Tuesday, December 21, 2010
Confidence building to learn English
Peer intervention as a teaching method:
Dr Asantha U Attanayake
Peer intervention is used in the form of a correction method in the language classroom. Contemporary times, in English language teaching, it is used as one of the correction methods and not as a major part of teaching methodology. But in the Sri Lankan context, for adult learners (those who have five - ten years of English language learning background in school behind them), I have experimented that it helps immensely in language teaching as an independent discourse. In other words, it could be used as a complete language teaching methodology.
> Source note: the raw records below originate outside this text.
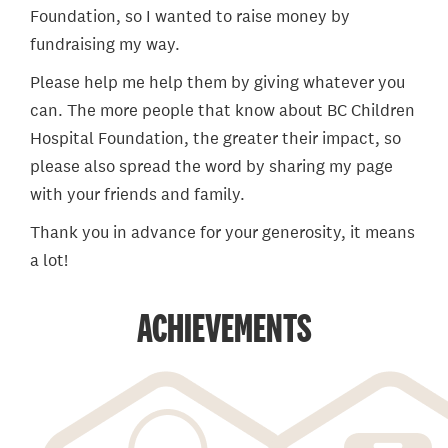
Foundation, so I wanted to raise money by
fundraising my way.
Please help me help them by giving whatever you
can. The more people that know about BC Children
Hospital Foundation, the greater their impact, so
please also spread the word by sharing my page
with your friends and family.
Thank you in advance for your generosity, it means
a lot!
ACHIEVEMENTS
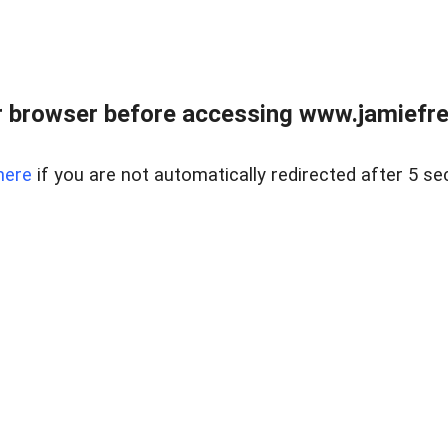
r browser before accessing www.jamiefre
here
if you are not automatically redirected after 5 se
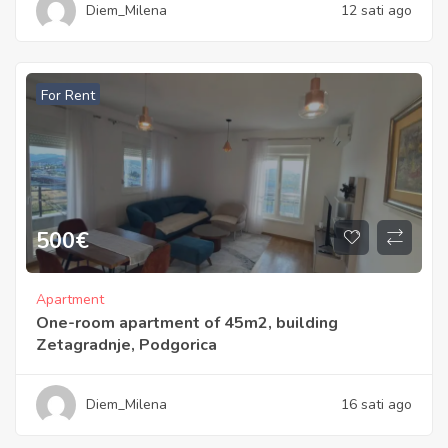
Diem_Milena
12 sati ago
For Rent
500
€
Apartment
One-room apartment of 45m2, building
Zetagradnje, Podgorica
Diem_Milena
16 sati ago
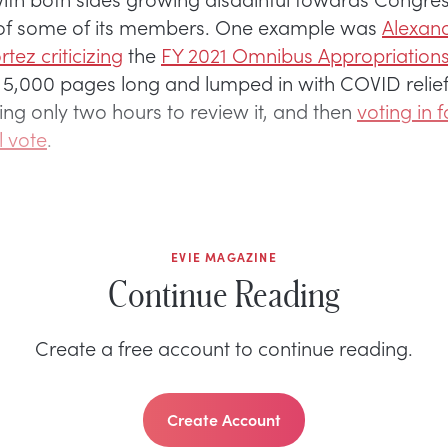
 of some of its members. One example was
Alexand
tez criticizing
the
FY 2021 Omnibus Appropriations 
 5,000 pages long and lumped in with COVID relief,
ng only two hours to review it, and then
voting in f
l vote
.
EVIE MAGAZINE
Continue Reading
Create a free account to continue reading.
Create Account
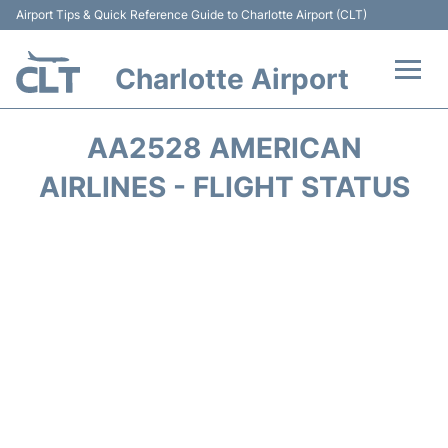
Airport Tips & Quick Reference Guide to Charlotte Airport (CLT)
Charlotte Airport
Flights +
AA2528 AMERICAN
Terminal
AIRLINES - FLIGHT STATUS
Transport
Car Rental
Parking
Passengers Guide +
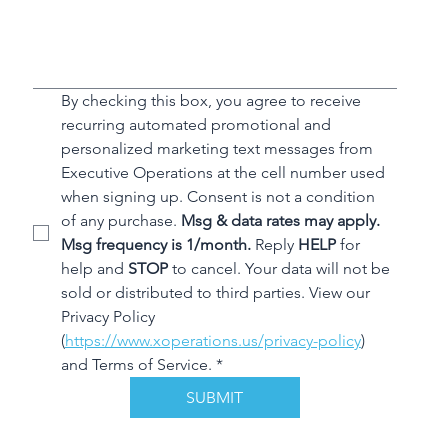
By checking this box, you agree to receive 
recurring automated promotional and 
personalized marketing text messages from 
Executive Operations at the cell number used 
when signing up. Consent is not a condition 
of any purchase. 
Msg & data rates may apply. 
Msg frequency is 1/month.
 Reply 
HELP
 for 
help and 
STOP
 to cancel. Your data will not be 
sold or distributed to third parties. View our 
Privacy Policy 
(
https://www.xoperations.us/privacy-policy
) 
and Terms of Service.
*
SUBMIT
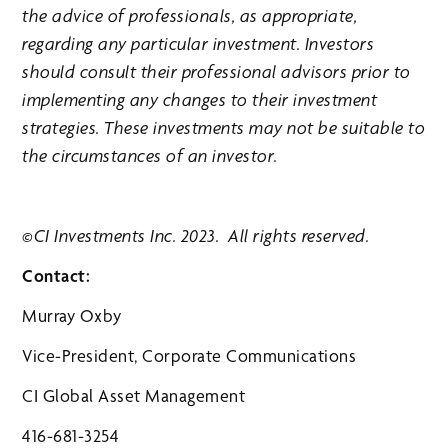
the advice of professionals, as appropriate,
regarding any particular investment. Investors
should consult their professional advisors prior to
implementing any changes to their investment
strategies. These investments may not be suitable to
the circumstances of an investor.
©CI Investments Inc. 2023. All rights reserved.
Contact:
Murray Oxby
Vice-President, Corporate Communications
CI Global Asset Management
416-681-3254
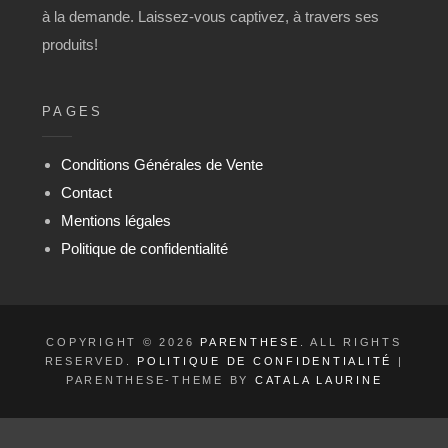
à la demande. Laissez-vous captivez, à travers ses
produits!
PAGES
Conditions Générales de Vente
Contact
Mentions légales
Politique de confidentialité
COPYRIGHT © 2026
PARENTHESE
. ALL RIGHTS
RESERVED.
POLITIQUE DE CONFIDENTIALITÉ
|
PARENTHESE-THEME BY
CATALA LAURINE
One basic requirement is that learners are in small groups (of four - five). They work on the basis of the sameness. When the sameness is emphasized, sharing steps in. The idea is to make learners use their previous knowledge to accomplish the task given to them. It is assumed here that any Sri Lankan adult learner who decides to follow an English course would have some knowledge of basic language structures, some basic vocabulary, and some ability to read at least a couple of words in English. It is understood that this knowledge has various levels in it. One might find this disadvantageous in a classroom that requires catering to different language improvement needs. But when using peer intervention as the main teaching technique, this heterogeneity in language ability is exploited as one of the main assets.
In using peer intervention as a complete teaching methodology, a task is given to a small group, for instance, a simple task such as to read instructions and understand the task or read a small paragraph. Students are asked to read aloud in the group. One student reads aloud while others listen or they could take turns to read aloud.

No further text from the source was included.